Филипп Петрович не стал дожидаться остальных. Он извлек из кармана старой аддидасовской куртки спичечный коробок, достал из него зуб-бабочку и вставил его в челюсть, а затем заткнул за ворот рубахи пожелтевшую газету «Совершенно секретно» и принялся за еду. Экс-премьер заботился о своем здоровье. Он бегал утрами по Манежной, колотил грушу и, кроме того, был приверженец учения Хатха-йога, считая, что можно насытиться одним абрикосом, если умело разговаривать с ним. Он подхватил вилкой салаку из консервной банки и навстречу ей вытягивал шею, страхуя вилку левой рукой так, чтобы не падали капли томата. После этого он молча перемалывал рыбешку зубами и мысленно беседовал с ней. В отличие от дочери, он чувствовал себя вполне комфортно. Гениальность ученого позволяла ему не замечать таких мелочей, как чужие консервы, хлеб и вино.
Филимон стоял перед умывальником и смывал ваткой «бельмо» с глаз.

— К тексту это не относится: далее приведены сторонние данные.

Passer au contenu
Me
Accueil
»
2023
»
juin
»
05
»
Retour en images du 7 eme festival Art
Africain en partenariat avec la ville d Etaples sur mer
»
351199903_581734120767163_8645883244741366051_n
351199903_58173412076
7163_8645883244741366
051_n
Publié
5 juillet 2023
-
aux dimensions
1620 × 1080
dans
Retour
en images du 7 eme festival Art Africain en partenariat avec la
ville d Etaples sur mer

Закончив эту процедуру, он аккуратно уложил в целлофановый пакет свой казацкий оселедец и устроился напротив хозяина за столом. Вскоре к ним присоединились Жоржетта и Косой.
Глядя на эту компанию, монархистка вдруг испытала какое-то странное облегчение, очень близкое к ощущению счастья. В сравнении с казино, здесь царила неподдельная радость общения дна — людей, не обремененных ни завистью, ни адом стремлений или вечного торга с судьбой. Сейчас она нуждалась именно в этом. Она заметила, что Косой повязал простуженное горло старым рванным шарфом на весьма щегольский манер, и это ее растрогало тоже.
У бомжей был удачный день. Среди мелочи, которую сердобольные прохожие бросали «бандуристу», оказались новенькие пятьдесят гривен одной бумажкой. Их оставила какая-то толстая подслеповатая старушка. Щурясь при свете уличных фонарей, она рылась в кошельке и, очевидно, в сумерках перепутала купюры. Совестливый Филимон был обескуражен этим «гонораром» и хотел его вернуть, но вовремя вспомнил о своем статусе «слепца-бандуриста». Человек добрый и набожный, преподаватель марксистско-ленинской эстетики исходил из того, что эти злосчастные пятьдесят гривен ничего радикально не изменят в его нищенской судьбе, но ко всем ее прочим издержкам добавят еще и угрызения совести. Чтобы хоть как-то обратить внимание старушки на ее оплошность, Филимон отчаянно замотал своей бритой головой и с надрывом запел:
«Ей у поли жито
Копытами сбито,
Под белою березонькою
Казаченько вбито...»
Однако это вконец испортило дело. У жалостливой старушки навернулись слезы на глазах и, утерев их концом шерстяного платка, она тяжело вздохнула и ушла.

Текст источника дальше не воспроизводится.